A visit to the doctor’s office is supposed to make you feel better, from a sore throat to wheezing and coughing.
But some patients are now feeling sick to their stomachs after FOX 5 uncovered a serious threat to their privacy.
This story started after a viewer contacted us concerned about what he found on his monthly visit to the Fairfax County dump.
The viewer told us there were multiple boxes with the files in them. Just like what you would see in a doctor’s office.
Boxes of medical files discovered in the recycling bin, sitting right on top of the other trash.
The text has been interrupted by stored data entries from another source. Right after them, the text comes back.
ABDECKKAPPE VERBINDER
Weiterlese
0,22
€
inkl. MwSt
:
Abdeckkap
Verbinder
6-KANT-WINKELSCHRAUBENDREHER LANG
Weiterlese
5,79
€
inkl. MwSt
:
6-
Inside each file, private information: health histories, test results, surgeries performed, pictures, insurance cards, addresses, even bank account information.
"The state of Virginia is very specific as it relates to disposal of medical records," says Diane Powers with the Virginia Department of Health Professions, which oversees practitioners.
She says state law mandates doctors hold onto medical records for six years after the patient’s last visit. Then they should be destroyed in a manner that protects patients’ confidentiality.
"Incineration and shredding are the chief ways medical records are disposed of in the state of Virginia," explains Powers.
Most of the patients in the files found still live in the area. We spoke to two of them.
Tisha Thompson: "You see that? That’s how we found you. It’s got your Social Security number. It’s got all kinds of stuff. So, we’re returning the files."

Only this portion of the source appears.